In der Bezirksliga Niederrhein 7 ist der VfR Warbeyen die Mannschaft der Stunde. Nach einem Remis zum Auftakt wurden die  restlichen sieben Spiele am Stück gewonnen - davon die letzten sechs zu Null - und damit die Tabellenspitze erobert, nur der RSV Praest kann da derzeit noch mithalten. Und nun kommt mit Blau-Weiß Dingden ausgerechnet die Mannschaft, die vor der Saison genau das vor hatte, was die Elf von Thomas von Kuczkowski umsetzt - in die Landesliga aufsteigen.

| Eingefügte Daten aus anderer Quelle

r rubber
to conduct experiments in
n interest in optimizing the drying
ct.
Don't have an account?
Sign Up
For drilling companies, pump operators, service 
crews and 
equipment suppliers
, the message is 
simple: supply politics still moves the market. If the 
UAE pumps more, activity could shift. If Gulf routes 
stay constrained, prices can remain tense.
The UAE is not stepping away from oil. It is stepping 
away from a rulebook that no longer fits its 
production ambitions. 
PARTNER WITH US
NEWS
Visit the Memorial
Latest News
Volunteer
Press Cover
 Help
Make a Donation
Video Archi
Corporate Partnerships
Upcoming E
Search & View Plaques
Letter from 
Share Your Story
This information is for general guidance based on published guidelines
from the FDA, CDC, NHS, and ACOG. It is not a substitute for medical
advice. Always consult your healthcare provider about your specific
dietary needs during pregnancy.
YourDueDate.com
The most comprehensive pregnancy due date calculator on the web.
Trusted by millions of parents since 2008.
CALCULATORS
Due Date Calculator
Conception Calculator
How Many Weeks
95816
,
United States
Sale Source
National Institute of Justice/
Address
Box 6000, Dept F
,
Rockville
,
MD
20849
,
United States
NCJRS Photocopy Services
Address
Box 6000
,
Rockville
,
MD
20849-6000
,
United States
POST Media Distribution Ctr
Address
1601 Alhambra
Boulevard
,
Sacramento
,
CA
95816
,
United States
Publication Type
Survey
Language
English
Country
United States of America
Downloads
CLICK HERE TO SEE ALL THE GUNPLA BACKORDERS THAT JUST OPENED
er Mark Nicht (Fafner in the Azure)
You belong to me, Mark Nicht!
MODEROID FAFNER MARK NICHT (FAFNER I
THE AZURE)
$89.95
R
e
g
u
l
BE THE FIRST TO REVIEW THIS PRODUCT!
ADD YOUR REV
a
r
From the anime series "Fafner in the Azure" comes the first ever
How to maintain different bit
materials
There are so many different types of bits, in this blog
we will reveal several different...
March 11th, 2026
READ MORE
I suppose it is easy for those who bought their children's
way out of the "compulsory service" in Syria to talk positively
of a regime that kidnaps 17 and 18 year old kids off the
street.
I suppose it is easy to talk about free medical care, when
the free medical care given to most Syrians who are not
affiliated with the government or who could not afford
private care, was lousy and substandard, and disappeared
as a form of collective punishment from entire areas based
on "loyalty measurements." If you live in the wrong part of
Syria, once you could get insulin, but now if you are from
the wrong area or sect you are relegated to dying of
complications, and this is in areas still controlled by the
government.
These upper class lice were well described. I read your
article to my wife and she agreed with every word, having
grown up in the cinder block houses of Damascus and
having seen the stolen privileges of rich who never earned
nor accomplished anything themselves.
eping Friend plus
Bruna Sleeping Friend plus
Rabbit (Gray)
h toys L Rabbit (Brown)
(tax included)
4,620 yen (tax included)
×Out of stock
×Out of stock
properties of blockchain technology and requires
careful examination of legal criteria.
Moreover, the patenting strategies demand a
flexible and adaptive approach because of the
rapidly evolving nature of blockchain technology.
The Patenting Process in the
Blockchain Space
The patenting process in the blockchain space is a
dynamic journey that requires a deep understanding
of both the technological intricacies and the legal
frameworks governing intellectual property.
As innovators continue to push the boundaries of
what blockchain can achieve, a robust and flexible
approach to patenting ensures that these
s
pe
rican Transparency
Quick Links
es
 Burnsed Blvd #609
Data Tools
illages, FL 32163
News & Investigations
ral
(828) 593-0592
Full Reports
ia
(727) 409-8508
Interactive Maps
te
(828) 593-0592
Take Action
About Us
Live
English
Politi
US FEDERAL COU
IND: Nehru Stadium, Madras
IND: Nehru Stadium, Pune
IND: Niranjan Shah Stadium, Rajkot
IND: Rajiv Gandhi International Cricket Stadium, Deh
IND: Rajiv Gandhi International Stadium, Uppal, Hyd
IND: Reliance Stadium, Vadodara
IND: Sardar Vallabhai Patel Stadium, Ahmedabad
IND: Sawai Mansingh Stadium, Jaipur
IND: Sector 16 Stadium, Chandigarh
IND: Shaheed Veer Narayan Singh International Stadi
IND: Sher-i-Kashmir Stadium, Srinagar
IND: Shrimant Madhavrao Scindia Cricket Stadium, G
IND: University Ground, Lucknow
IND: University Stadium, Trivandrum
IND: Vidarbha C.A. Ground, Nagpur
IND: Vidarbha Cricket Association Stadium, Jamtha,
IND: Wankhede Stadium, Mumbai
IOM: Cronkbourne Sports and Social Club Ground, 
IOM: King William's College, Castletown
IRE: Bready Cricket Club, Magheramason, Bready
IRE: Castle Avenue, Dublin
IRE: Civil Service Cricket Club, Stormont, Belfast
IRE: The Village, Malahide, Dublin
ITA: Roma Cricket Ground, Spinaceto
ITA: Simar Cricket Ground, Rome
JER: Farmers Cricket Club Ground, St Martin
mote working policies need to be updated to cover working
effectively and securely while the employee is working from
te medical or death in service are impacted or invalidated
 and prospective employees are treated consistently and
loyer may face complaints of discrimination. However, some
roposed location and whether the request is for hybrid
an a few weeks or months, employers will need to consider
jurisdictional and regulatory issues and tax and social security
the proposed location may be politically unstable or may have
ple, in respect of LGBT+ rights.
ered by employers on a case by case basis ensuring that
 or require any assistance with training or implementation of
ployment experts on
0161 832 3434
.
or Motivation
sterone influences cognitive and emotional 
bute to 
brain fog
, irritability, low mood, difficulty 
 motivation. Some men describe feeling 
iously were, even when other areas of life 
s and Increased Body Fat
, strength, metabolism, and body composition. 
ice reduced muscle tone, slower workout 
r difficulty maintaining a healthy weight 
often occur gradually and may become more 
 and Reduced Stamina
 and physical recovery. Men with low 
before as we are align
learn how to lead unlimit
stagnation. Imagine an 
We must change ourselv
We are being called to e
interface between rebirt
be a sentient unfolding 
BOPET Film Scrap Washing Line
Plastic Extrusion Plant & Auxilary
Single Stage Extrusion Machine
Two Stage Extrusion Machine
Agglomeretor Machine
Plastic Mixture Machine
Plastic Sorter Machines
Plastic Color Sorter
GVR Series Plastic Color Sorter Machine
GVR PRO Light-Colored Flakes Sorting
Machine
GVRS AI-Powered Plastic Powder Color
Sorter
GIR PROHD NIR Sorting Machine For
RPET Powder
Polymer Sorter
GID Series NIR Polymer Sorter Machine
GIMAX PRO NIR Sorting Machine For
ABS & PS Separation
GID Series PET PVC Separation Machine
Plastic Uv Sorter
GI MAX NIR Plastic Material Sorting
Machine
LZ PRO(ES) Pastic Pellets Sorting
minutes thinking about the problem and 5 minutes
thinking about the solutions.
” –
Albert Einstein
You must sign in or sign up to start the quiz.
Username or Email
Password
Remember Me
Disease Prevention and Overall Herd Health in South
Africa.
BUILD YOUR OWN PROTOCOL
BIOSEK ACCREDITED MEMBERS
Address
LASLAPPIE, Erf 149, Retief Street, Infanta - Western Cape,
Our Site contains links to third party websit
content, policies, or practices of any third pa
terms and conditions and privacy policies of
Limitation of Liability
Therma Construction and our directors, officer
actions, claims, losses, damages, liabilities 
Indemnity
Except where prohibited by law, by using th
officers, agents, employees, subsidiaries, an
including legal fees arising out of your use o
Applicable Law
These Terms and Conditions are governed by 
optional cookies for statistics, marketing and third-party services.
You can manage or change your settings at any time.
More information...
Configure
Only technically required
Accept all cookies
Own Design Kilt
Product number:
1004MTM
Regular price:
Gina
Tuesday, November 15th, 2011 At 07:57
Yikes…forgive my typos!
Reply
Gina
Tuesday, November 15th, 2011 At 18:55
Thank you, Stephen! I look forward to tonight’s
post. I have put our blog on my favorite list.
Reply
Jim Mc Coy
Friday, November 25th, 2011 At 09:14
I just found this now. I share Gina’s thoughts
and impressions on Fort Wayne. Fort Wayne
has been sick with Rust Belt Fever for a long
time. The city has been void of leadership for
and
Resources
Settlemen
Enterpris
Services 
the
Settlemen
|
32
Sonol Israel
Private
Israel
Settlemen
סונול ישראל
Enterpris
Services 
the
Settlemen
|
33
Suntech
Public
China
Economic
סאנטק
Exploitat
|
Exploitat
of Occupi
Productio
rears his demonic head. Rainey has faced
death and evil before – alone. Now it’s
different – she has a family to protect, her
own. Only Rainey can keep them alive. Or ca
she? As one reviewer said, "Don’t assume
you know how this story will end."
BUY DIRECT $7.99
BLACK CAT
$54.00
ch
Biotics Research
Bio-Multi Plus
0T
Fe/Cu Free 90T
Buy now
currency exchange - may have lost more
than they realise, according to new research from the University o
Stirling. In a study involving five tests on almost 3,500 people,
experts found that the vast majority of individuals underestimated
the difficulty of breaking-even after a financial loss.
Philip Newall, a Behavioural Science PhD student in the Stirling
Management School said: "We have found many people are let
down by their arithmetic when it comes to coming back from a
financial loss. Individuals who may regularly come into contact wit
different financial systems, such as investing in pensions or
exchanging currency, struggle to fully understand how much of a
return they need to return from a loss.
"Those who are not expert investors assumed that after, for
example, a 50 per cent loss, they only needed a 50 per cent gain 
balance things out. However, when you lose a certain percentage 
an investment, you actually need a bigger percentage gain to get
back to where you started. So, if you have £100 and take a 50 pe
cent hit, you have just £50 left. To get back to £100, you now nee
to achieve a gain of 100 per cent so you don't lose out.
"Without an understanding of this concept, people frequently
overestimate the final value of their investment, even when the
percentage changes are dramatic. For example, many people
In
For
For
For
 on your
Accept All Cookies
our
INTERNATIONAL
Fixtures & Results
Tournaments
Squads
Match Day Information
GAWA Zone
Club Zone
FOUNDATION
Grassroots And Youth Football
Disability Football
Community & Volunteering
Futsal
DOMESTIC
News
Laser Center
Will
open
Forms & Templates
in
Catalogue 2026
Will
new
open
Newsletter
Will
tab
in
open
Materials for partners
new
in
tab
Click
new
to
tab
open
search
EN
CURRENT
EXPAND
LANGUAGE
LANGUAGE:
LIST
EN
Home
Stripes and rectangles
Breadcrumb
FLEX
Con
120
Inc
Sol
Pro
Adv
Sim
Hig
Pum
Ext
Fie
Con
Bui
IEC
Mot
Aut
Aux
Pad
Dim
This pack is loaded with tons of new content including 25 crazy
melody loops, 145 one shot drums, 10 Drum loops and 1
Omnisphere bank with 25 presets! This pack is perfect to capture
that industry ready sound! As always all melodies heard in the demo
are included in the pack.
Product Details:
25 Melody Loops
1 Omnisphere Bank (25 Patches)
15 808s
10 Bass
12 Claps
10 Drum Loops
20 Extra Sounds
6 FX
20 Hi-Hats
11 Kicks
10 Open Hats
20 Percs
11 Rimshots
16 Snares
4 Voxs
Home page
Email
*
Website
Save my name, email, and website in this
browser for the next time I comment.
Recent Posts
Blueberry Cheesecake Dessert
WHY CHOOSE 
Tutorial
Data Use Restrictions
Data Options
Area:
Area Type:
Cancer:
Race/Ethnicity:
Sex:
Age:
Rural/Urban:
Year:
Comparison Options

Bezirksliga Niederrhein 7: 9. Spieltag, Expertentipp von Thomas von Kuczkowski (Trainer VfR Warbeyen)

Ausgeglichenheit ist die große Stärke

Sven Heimes
05. Oktober 2007, 17:03 Uhr

In der Bezirksliga Niederrhein 7 ist der VfR Warbeyen die Mannschaft der Stunde. Nach einem Remis zum Auftakt wurden die restlichen sieben Spiele am Stück gewonnen - davon die letzten sechs zu Null - und damit die Tabellenspitze erobert, nur der RSV Praest kann da derzeit noch mithalten. Und nun kommt mit Blau-Weiß Dingden ausgerechnet die Mannschaft, die vor der Saison genau das vor hatte, was die Elf von Thomas von Kuczkowski umsetzt - in die Landesliga aufsteigen.

"Die haben vor der Saison als einziger Verein das klare Ziel Aufstieg ausgegeben", weiß der Chefcoach des VfR. Aber nun steckt der Gegner im grauen Mittelfeld der Tabelle fest, trotz zwei Dreiern in Serie. "Die müssen bei uns was unternehmen, um den Aufstieg nicht jetzt schon komplett aus den Augen zu verlieren. Die werden sich nicht hinten rein stellen, sondern nach vorne agieren. Da können wir den Gegner erst sein Spiel etwas aufbauen lassen, um dann bei Fehlern sofort zuzuschlagen", setzt von Kuczkowski auf eine Art Kontertaktik auf dem eigenen Platz.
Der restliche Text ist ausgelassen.